WORK REQUIRED:
Reproduce exactly the lines below, from the first one through the line containing "guess cause this isnt an ideal world. These", and omit any pictures.

------------------------------

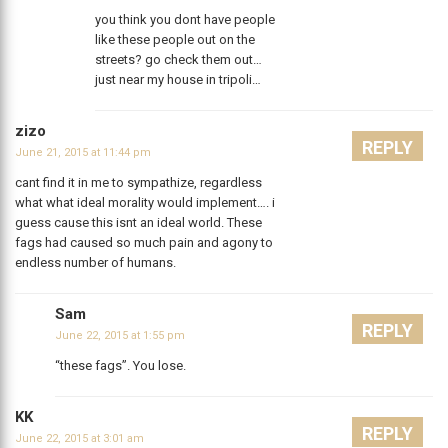
you think you dont have people
like these people out on the
streets? go check them out…
just near my house in tripoli…
zizo
REPLY
June 21, 2015 at 11:44 pm
cant find it in me to sympathize, regardless
what what ideal morality would implement…. i
guess cause this isnt an ideal world. These
fags had caused so much pain and agony to
endless number of humans.
Sam
REPLY
June 22, 2015 at 1:55 pm
“these fags”. You lose.
KK
REPLY
June 22, 2015 at 3:01 am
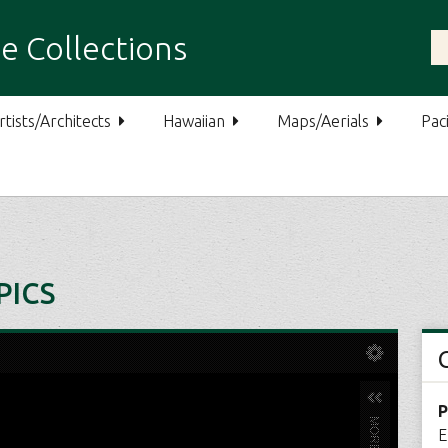
e Collections
rtists/Architects
Hawaiian
Maps/Aerials
Paci
PICS
P
E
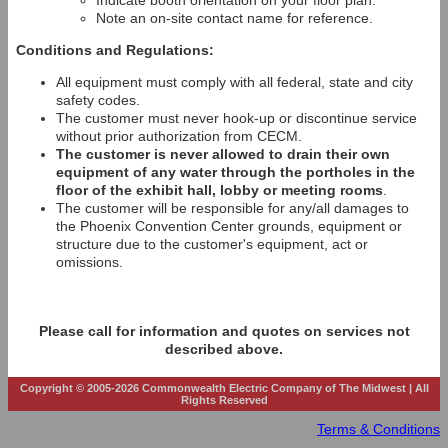
Indicate booth orientation on your floor plan.
Note an on-site contact name for reference.
Conditions and Regulations:
All equipment must comply with all federal, state and city
safety codes.
The customer must never hook-up or discontinue service
without prior authorization from CECM.
The customer is never allowed to drain their own
equipment of any water through the portholes in the
floor of the exhibit hall, lobby or meeting rooms
.
The customer will be responsible for any/all damages to
the Phoenix Convention Center grounds, equipment or
structure due to the customer's equipment, act or
omissions.
Please call for information and quotes on services not
described above.
Copyright © 2005-2026 Commonwealth Electric Company of The Midwest | All
Rights Reserved
Terms & Conditions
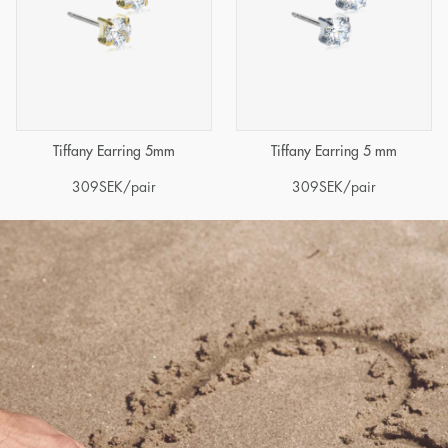
Tiffany Earring 5mm
Tiffany Earring 5 mm
309
SEK
/pair
309
SEK
/pair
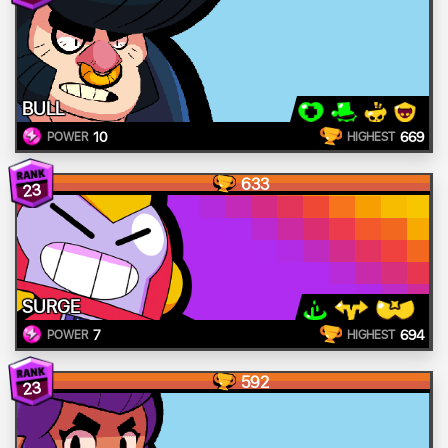
BULL
10
669
POWER
HIGHEST
633
23
SURGE
7
694
POWER
HIGHEST
592
23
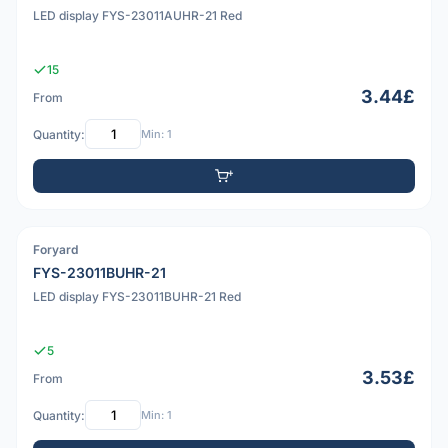
LED display FYS-23011AUHR-21 Red
15
3.44£
From
Quantity:
Min: 1
Foryard
PDF
FYS-23011BUHR-21
LED display FYS-23011BUHR-21 Red
5
3.53£
From
Quantity:
Min: 1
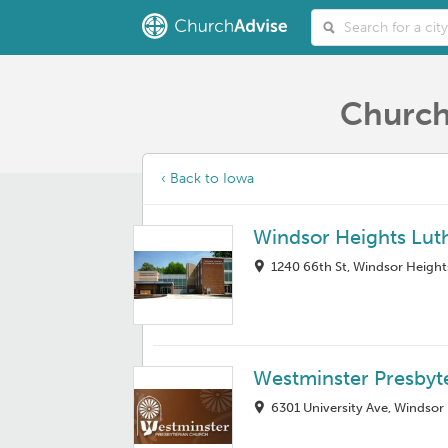
Church
‹ Back to Iowa
Windsor Heights Lut
1240 66th St, Windsor Height
Westminster Presbyt
6301 University Ave, Windsor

------------------------------

FINISHED EXERCISE:
you think you dont have people
like these people out on the
streets? go check them out…
just near my house in tripoli…
zizo
REPLY
June 21, 2015 at 11:44 pm
cant find it in me to sympathize, regardless
what what ideal morality would implement…. i
guess cause this isnt an ideal world. These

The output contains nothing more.